• PROBLEM DETAILS
Scan the lines below and report each one containing "Grüne" by copying it.
====== TASK INPUT
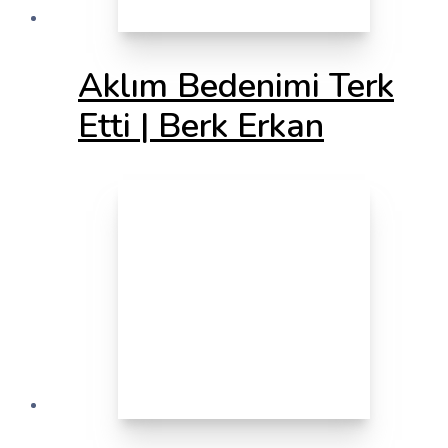
Aklım Bedenimi Terk
Etti | Berk Erkan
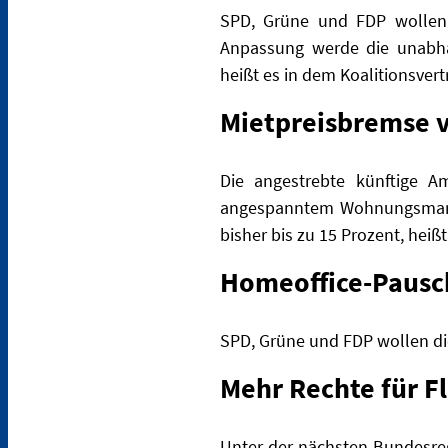
SPD, Grüne und FDP wollen 
Anpassung werde die unabhä
heißt es in dem Koalitionsvert
Mietpreisbremse v
Die angestrebte künftige Am
angespanntem Wohnungsmarkt 
bisher bis zu 15 Prozent, heißt
Homeoffice-Pausch
SPD, Grüne und FDP wollen di
Mehr Rechte für F
Unter der nächsten Bundesreg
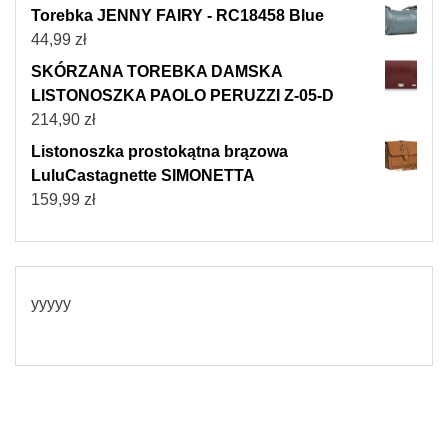
Torebka JENNY FAIRY - RC18458 Blue
44,99
zł
SKÓRZANA TOREBKA DAMSKA
LISTONOSZKA PAOLO PERUZZI Z-05-D
214,90
zł
Listonoszka prostokątna brązowa
LuluCastagnette SIMONETTA
159,99
zł
yyyyy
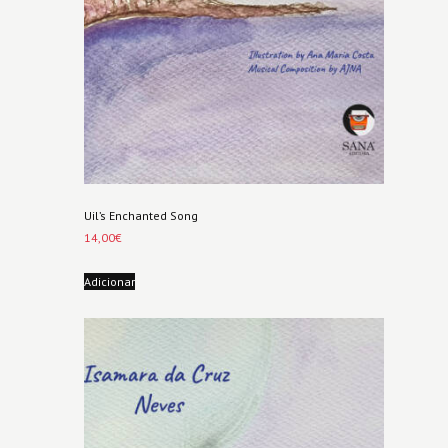
Uil’s Enchanted Song
14,00
€
Adicionar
============
• OUTPUT OF THE TASK
SPD, Grüne und FDP wollen 
SPD, Grüne und FDP wollen di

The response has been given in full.